Anthony Winkler Prins (1870)

Gepubliceerd op 06-08-2018

Dading

betekenis & definitie

Dading of transactie is eene overeenkomst, waarbij partijen met eenige opoffering aan beide zijden over een tusschen haar bestaand verschil eene schikking treffen tot afdoening van een aanhangig of tot voorkoming van een verwacht of mogelijk geding. Twee hoofd-elementen zijn tot het bestaan eener dading noodig: 1° een bestaand geschil, waarover een geding gevoerd wordt of verwacht kan of zal worden; 2° eenige opoffering van beweerde, doch van de andere zijde betwiste regten, welke opoffering kan bestaan in eene verbindtenis om iets te doen, te laten, te geven of terug te houden.

Tot de geldigheid van het bestaan der dading wordt door onze wet geëischt, dat zij bij geschrifte, dat is bij authentieke of onderhandsche acte worde aangegaan; door geen ander bewijsmiddel kan haar bestaan worden aangetoond.
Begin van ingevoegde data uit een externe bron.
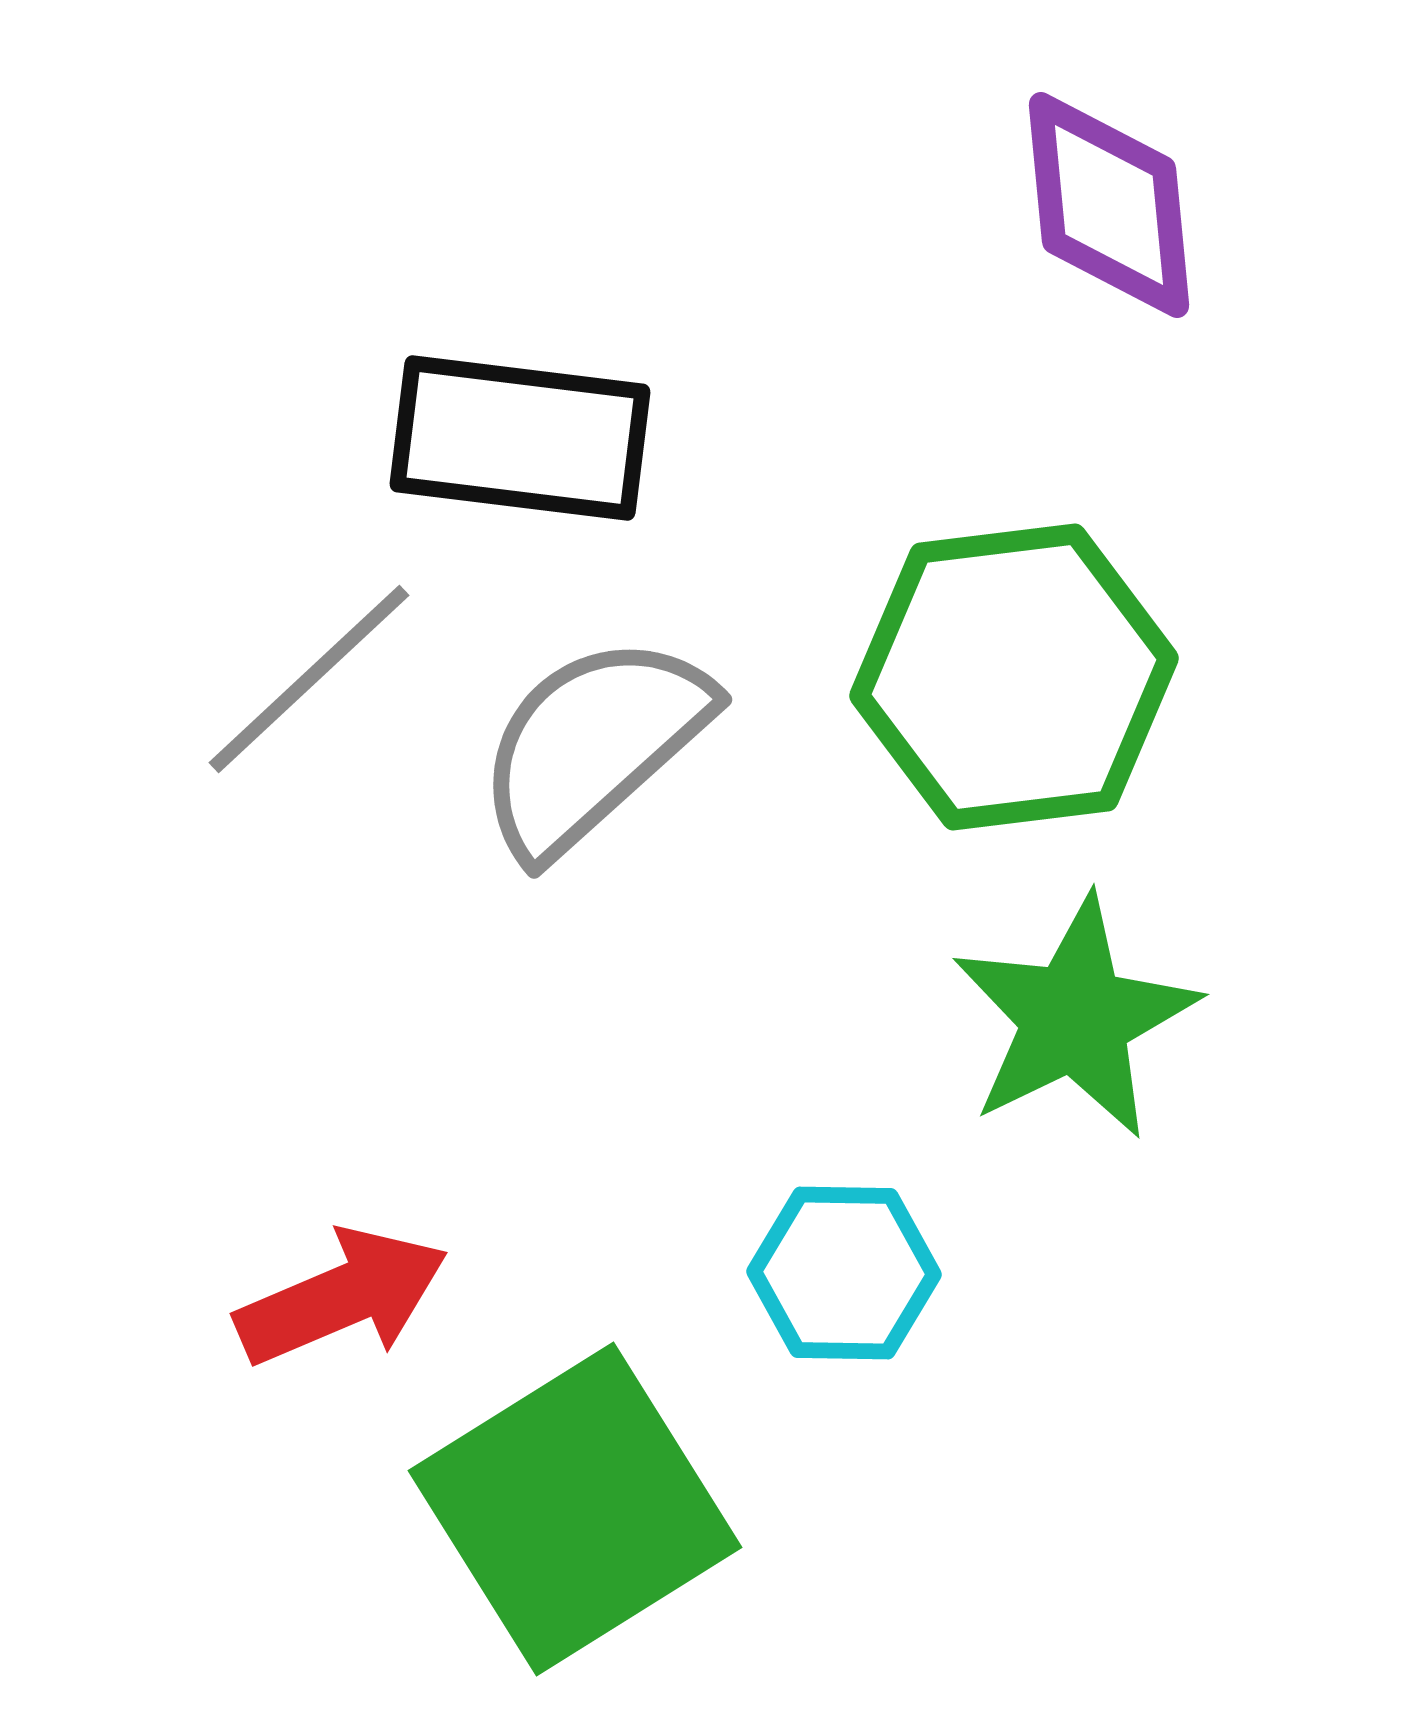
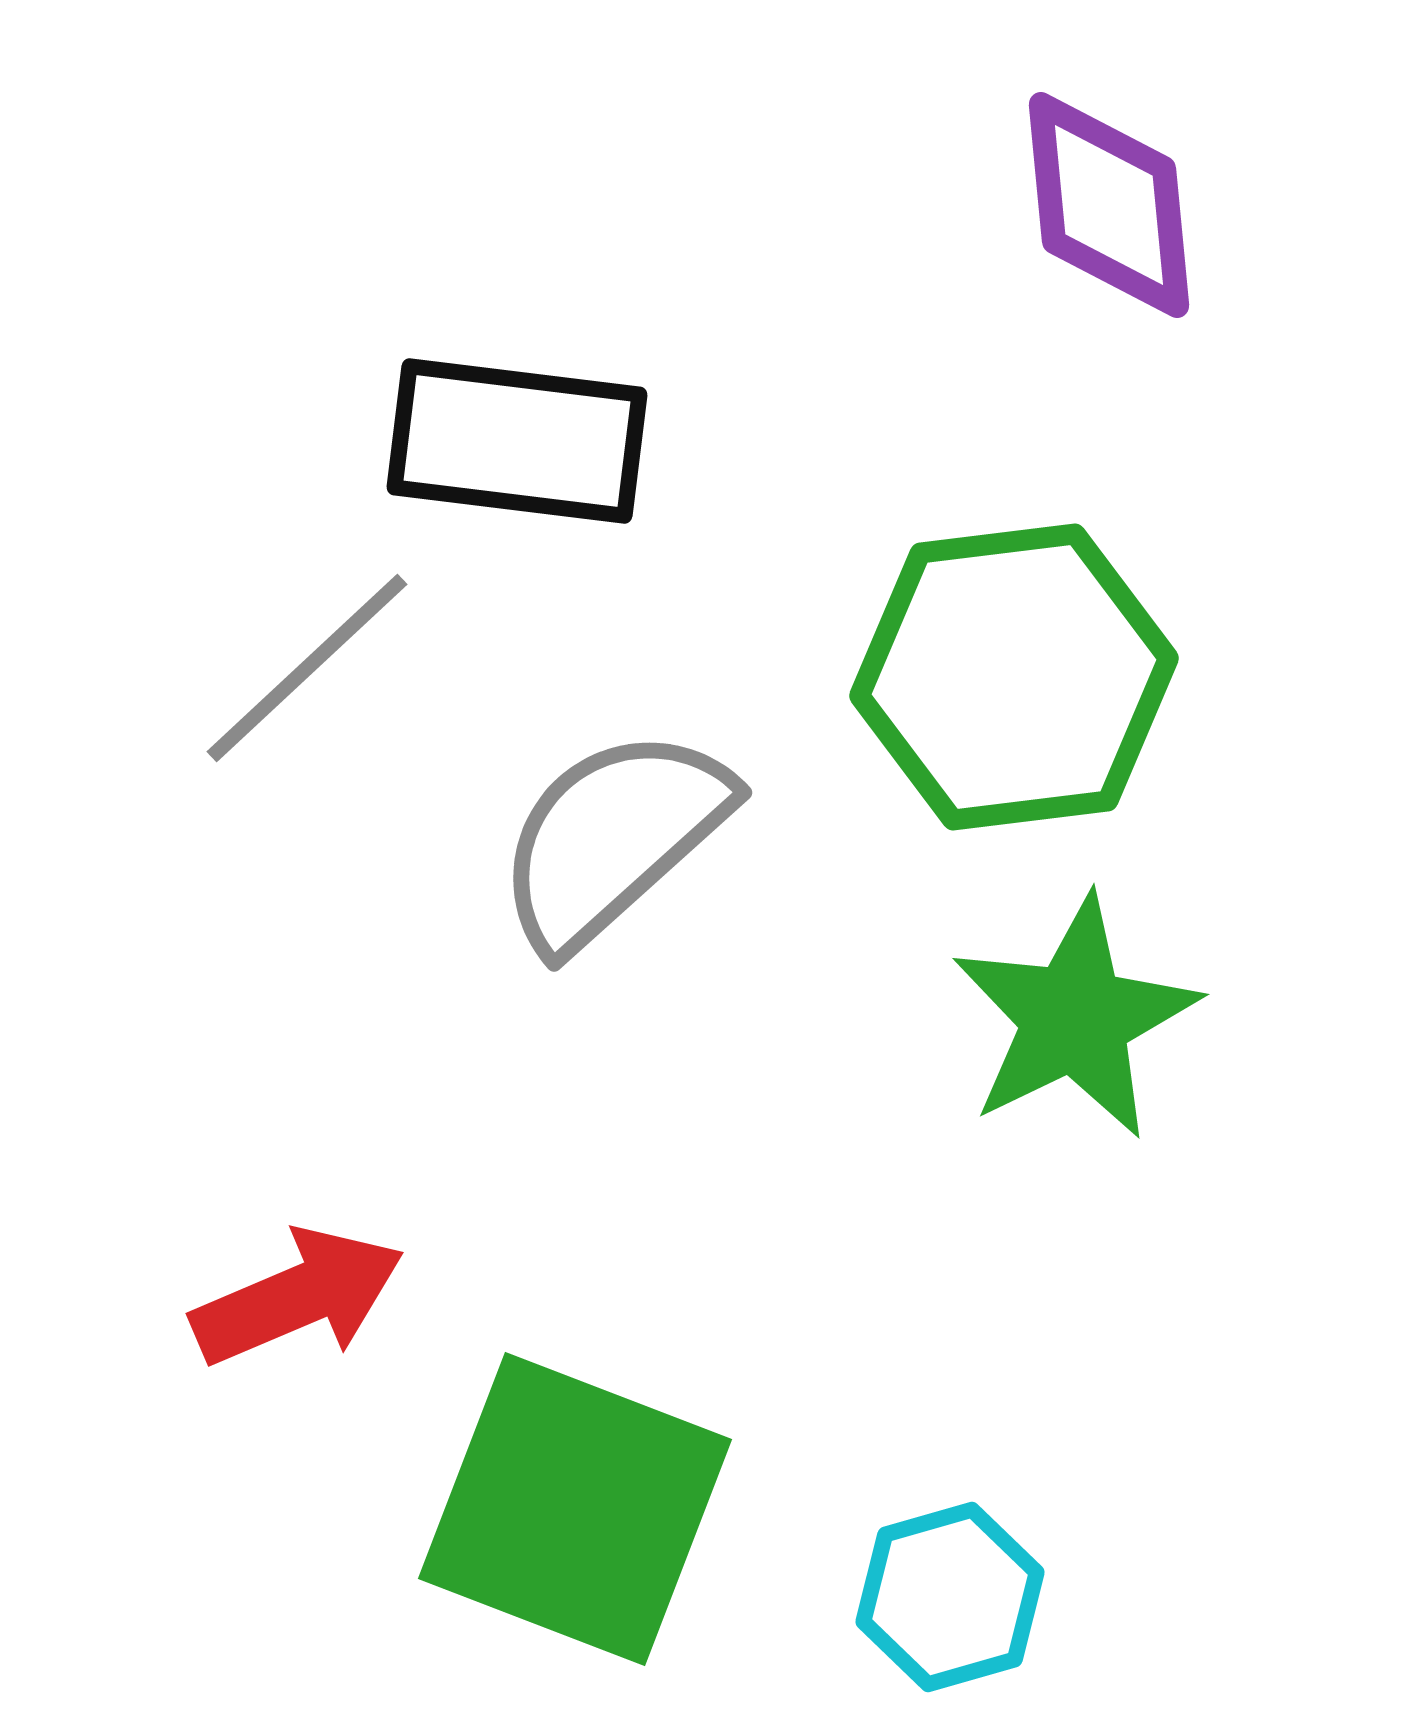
black rectangle: moved 3 px left, 3 px down
gray line: moved 2 px left, 11 px up
gray semicircle: moved 20 px right, 93 px down
cyan hexagon: moved 106 px right, 324 px down; rotated 17 degrees counterclockwise
red arrow: moved 44 px left
green square: rotated 37 degrees counterclockwise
De partijen, die eene dading willen aangaan , moeten behalve de algemeene vereischten voor ’t sluiten eener overeenkomst de bevoegdheid hebben, om over ’t onderwerp der dading te beschikken: immers aan beide zijden heeft er eenige vervreemding van gepretendeerde regten plaats. Voogden, Curators, vertegenwoordigers van zedelijke ligchamen hebben daarom in den regel magtiging noodig, om eene dading te kunnen sluiten. Zij kan natuurlijk niet loopen over onderwerpen, waarover de beschikking door de wet aan partijen onttrokken is, b. v. over de straf, die op zeker misdrijf is gesteld. Door de dading wordt een geschil afgedaan; in zooverre staat hare kracht en werking gelijk met een vonnis in het hoogste ressort gewezen: wil eene partij, niettegenstaande de dading, een geding over haar onderwerp aanvangen of voortzetten, dan wordt zij door de tegenpartij daarin verhinderd door het opwerpen der exceptie van dading.

De dading geldt, als elke overeenkomst, slechts voor partijen, die haar aangaan; deze moeten zorgen, dat haar onderwerp streng, naauwkeurig en duidelijk worde omschreven, opdat er later geen twijfel ontsta, welke punten van geschil al of niet door de dading zijn afgedaan. De dading is nietig, wanneer zij een voldoend onderwerp of eene oorzaak mist. Was b. v. het geschil, dat men door haar beëindigen wilde, reeds bij eindvonnis beslist, buiten weten van partijen of van eene harer, dan bestaat de dading niet. De wet geeft verder eenige bepalingen omtrent de gevolgen van dwaling bij het aangaan eener dading; omtrent den invloed van valschheid van stukken, of van de latere ontdekking van onbekende stukken, die van invloed geweest zijn, of zouden hebben kunnen zijn, waarvan de vermelding voor niet regtsgeleerden van minder belang kan geacht worden.